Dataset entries
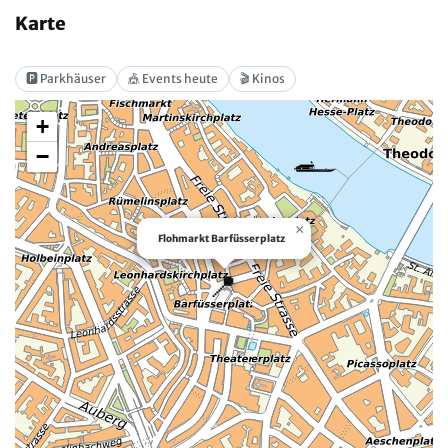
Karte
🅿️ Parkhäuser
🎪 Events heute
🎬 Kinos
+
−
×
Flohmarkt Barfüsserplatz
📍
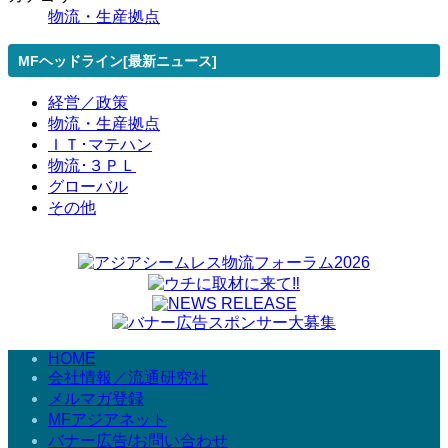
物流・生産拠点
MFヘッドライン[最新ニュース]
経営／政策
物流・生産拠点
ＩＴ･マテハン
物流･３ＰＬ
グローバル
その他
HOME
会社情報／流通研究社
メルマガ登録
MFアジアネット
バナー広告/お問い合わせ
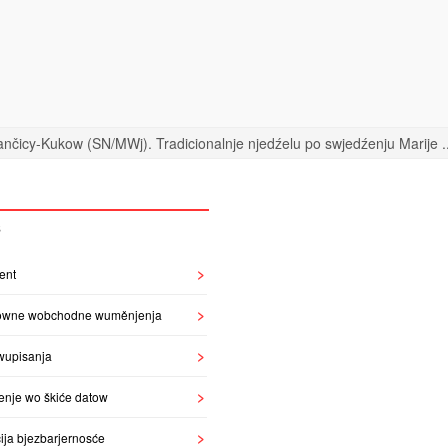
nčicy-Kukow (SN/MWj). Tradicionalnje njedźelu po swjedźenju Marije ..
S
ent
owne wobchodne wuměnjenja
wupisanja
enje wo škiće datow
ija bjezbarjernosće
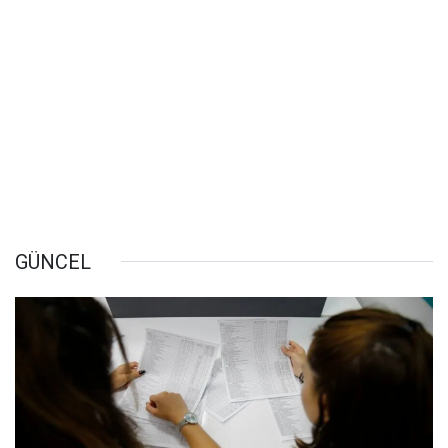
GÜNCEL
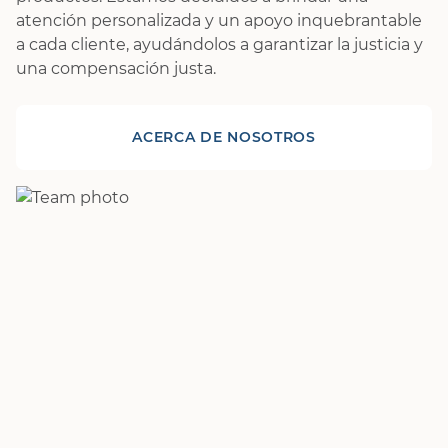
atención personalizada y un apoyo inquebrantable
a cada cliente, ayudándolos a garantizar la justicia y
una compensación justa.
ACERCA DE NOSOTROS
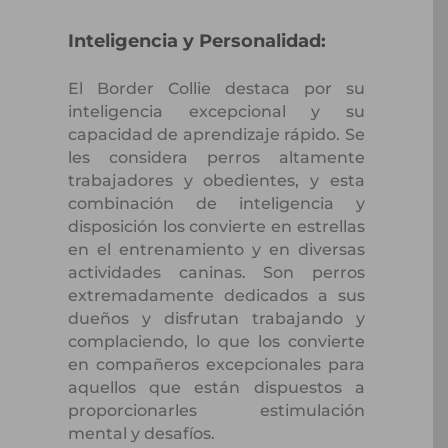
Inteligencia y Personalidad:
El Border Collie destaca por su
inteligencia excepcional y su
capacidad de aprendizaje rápido. Se
les considera perros altamente
trabajadores y obedientes, y esta
combinación de inteligencia y
disposición los convierte en estrellas
en el entrenamiento y en diversas
actividades caninas. Son perros
extremadamente dedicados a sus
dueños y disfrutan trabajando y
complaciendo, lo que los convierte
en compañeros excepcionales para
aquellos que están dispuestos a
proporcionarles estimulación
mental y desafíos.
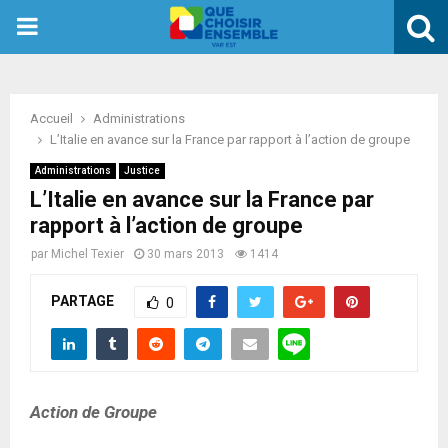
PRIMARY
MENU
Accueil
Administrations
L’Italie en avance sur la France par rapport à l’action de groupe
Administrations
Justice
L’Italie en avance sur la France par
rapport à l’action de groupe
par
Michel Texier
30 mars 2013
1414
PARTAGE
0
Action de Groupe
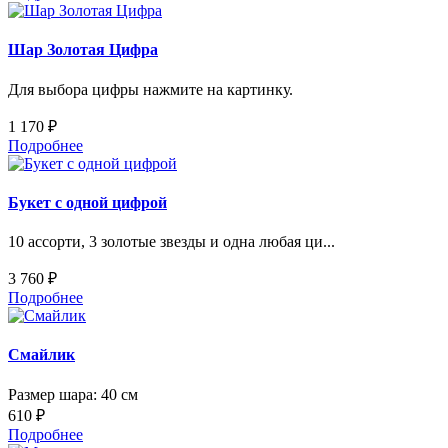
Шар Золотая Цифра
Для выбора цифры нажмите на картинку.
1 170 ₽
Подробнее
Букет с одной цифрой
10 ассорти, 3 золотые звезды и одна любая ци...
3 760 ₽
Подробнее
Смайлик
Размер шара: 40 см
610 ₽
Подробнее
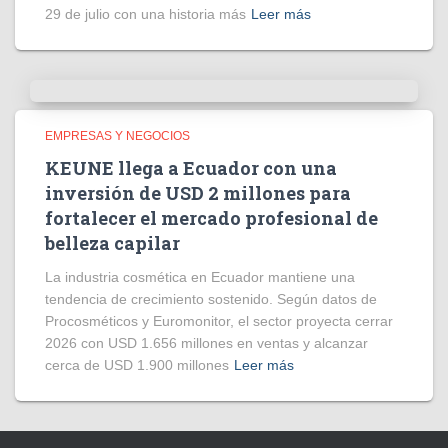
29 de julio con una historia más
Leer más
EMPRESAS Y NEGOCIOS
KEUNE llega a Ecuador con una
inversión de USD 2 millones para
fortalecer el mercado profesional de
belleza capilar
La industria cosmética en Ecuador mantiene una
tendencia de crecimiento sostenido. Según datos de
Procosméticos y Euromonitor, el sector proyecta cerrar
2026 con USD 1.656 millones en ventas y alcanzar
cerca de USD 1.900 millones
Leer más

## [Required work]
Every line in the records above that contains the word "perros" should be copied out.

## [Task output]
les considera perros altamente
actividades caninas. Son perros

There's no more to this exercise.